Desde então, os antigos estaleiros brasileiros recomeçaram a receber novas encomendas e o Governo voltou a dar sua contribuição, desenvolvendo novas políticas específicas para a reativação da indústria naval no país. Para mencionar alguns exemplos, o M/V “Log-in Jacarandá” foi entregue em 2010 como sendo o primeiro navio porta contêiner construído no país em 15 anos, novos e modernos navios tanque começaram a ser construídos para a Petrobrás, que tem também contratado, a longo prazo, novas embarcações de apoio marítimo para suas unidades de produção de petróleo na Bacia de Campos, sendo uma das condições para a contratação a de que tais embarcações sejam construídas no Brasil. Até novas barcas, utilizadas para conectar as cidades visinhas do Rio de Janeiro e Niterói, através da Baía de Guanabara, foram construídas e colocadas em serviço, substituindo as antigas com idade média de 50 anos.

É verdade que o país ainda tem seus problemas para resolver e aqui estamos falando de infraestrutura por exemplo. Para mencionar alguns pontos, o custo para a movimentação de um contêiner no Brasil é cerca de 3 vezes maior que em Hong Kong, navios de grande porte ainda não conseguem atracar nos principais portos brasileiros por conta de restrições de calado, questões alfandegárias ainda tomam bastante tempo e a qualidade média da mão de obra ainda deixa a desejar quando comparada aos países europeus. Ainda existe muito a ser feito…

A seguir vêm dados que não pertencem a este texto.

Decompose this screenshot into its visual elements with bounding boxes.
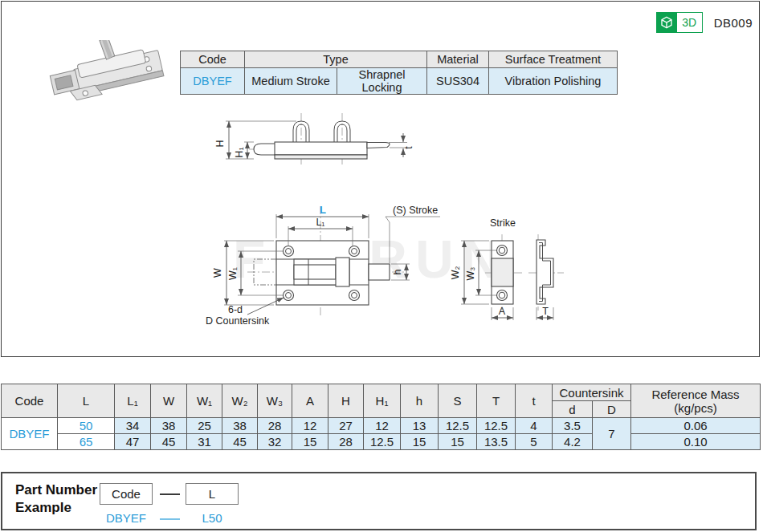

Mas, de qualquer forma, novas companhias de navegação de cabotagem como a Log-in Logística foram criadas, ao mesmo tempo em que companhias antigas como a Aliança Navegação e Logística, subsidiária da Hamburg Sud, aumentaram seus investimentos recentemente, colocando em serviço 4 novos navios entre os anos de 2009 e 2010, aumentando a capacidade de carga da companhia de 53.180 para 68.885 TEUs (+29,5%). Tais números ainda são muito pequenos quando comparados os números de líderes de mercado tais como a A.P. Moller – Maersk Line e seus novos navios com capacidade para 12.000 TEUs, mas olhando o retrospecto recente de declínio da indústria da navegação brasileira, percebe-se que algum tipo de retomada já se encontra em andamento.
Somente para não deixar de mencionar: Você, prezado leitor, se lembra daquele velho e abandonado navio M/V “Lloyd Atlântico”, que citei anteriormente nesse texto? Pois bem… após longos anos deixada à própria sorte o navio foi vendido, restaurado e renomeado para M/V “Maestra Atlântico”. Atualmente o navio parece novo como nos velhos tempos e mais uma vez arvora o pavilhão verde e amarelo da bandeira do Brasil em suas viagens entre diversos portos ao longo da costa do país. Ainda melhor é saber que o armador da embarcação é uma nova empresa 100% nacional, a Maestra Navegação e Logística, fundada recentemente em 2010.

Novos tempos estão a caminho para o setor marítimo no Brasil, definitivamente!